→ ACTIVITY
In the entries that follow, the lines from the one with "Anita Baierl" through the one with "ricerca dello standard nazionale di 73:10." are the ones to write out, exactly and with both ends included. Nothing else should appear.

→ INPUT DATA
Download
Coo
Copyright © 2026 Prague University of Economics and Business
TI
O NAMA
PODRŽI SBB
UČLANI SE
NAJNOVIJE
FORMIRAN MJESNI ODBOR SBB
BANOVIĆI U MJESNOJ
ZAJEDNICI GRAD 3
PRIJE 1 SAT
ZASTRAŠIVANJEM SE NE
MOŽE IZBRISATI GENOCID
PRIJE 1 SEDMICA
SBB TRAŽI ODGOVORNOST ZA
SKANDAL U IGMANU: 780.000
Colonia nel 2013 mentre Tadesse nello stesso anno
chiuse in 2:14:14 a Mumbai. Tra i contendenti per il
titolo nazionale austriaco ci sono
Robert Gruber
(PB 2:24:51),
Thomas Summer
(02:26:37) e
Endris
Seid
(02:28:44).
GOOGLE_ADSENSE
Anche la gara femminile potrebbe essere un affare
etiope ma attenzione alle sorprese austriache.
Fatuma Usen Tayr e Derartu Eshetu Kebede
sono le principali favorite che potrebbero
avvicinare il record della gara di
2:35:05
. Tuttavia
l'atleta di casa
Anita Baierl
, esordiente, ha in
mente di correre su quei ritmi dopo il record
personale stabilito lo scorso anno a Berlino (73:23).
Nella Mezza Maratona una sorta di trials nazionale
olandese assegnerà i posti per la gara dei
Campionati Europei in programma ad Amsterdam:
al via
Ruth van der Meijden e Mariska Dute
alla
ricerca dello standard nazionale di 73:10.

...

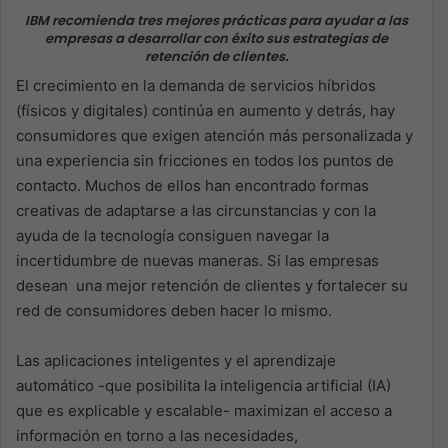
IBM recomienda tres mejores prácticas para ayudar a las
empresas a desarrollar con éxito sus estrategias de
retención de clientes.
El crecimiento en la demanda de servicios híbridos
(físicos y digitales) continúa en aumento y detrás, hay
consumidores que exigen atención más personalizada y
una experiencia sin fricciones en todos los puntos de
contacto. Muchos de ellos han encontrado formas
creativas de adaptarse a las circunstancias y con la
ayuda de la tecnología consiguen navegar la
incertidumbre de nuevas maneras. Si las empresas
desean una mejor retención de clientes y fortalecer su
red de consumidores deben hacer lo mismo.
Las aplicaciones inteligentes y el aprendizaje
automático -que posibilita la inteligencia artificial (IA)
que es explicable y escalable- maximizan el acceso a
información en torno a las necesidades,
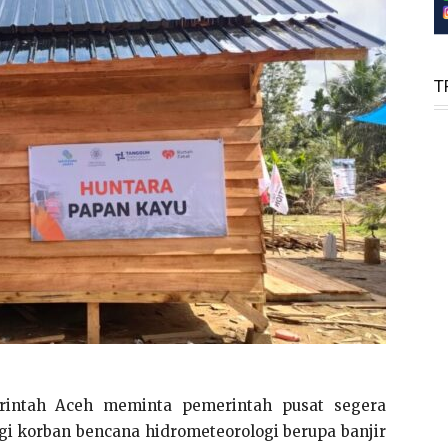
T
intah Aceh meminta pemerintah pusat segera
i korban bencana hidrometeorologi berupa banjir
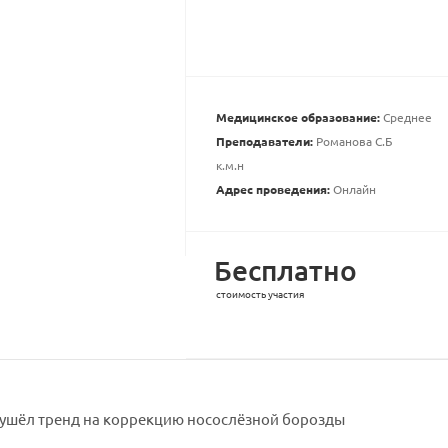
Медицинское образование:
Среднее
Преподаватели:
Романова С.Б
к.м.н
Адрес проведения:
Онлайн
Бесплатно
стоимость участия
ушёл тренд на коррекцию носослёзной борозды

---

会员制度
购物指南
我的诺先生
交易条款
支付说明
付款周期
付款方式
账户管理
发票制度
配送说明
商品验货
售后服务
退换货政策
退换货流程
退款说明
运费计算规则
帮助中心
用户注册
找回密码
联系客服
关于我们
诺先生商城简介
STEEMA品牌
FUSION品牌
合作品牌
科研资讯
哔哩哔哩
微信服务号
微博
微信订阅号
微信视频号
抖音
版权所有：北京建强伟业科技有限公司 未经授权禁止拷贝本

→ SOLUTION BELOW
Anita Baierl
, esordiente, ha in
mente di correre su quei ritmi dopo il record
personale stabilito lo scorso anno a Berlino (73:23).
Nella Mezza Maratona una sorta di trials nazionale
olandese assegnerà i posti per la gara dei
Campionati Europei in programma ad Amsterdam:
al via
Ruth van der Meijden e Mariska Dute
alla
ricerca dello standard nazionale di 73:10.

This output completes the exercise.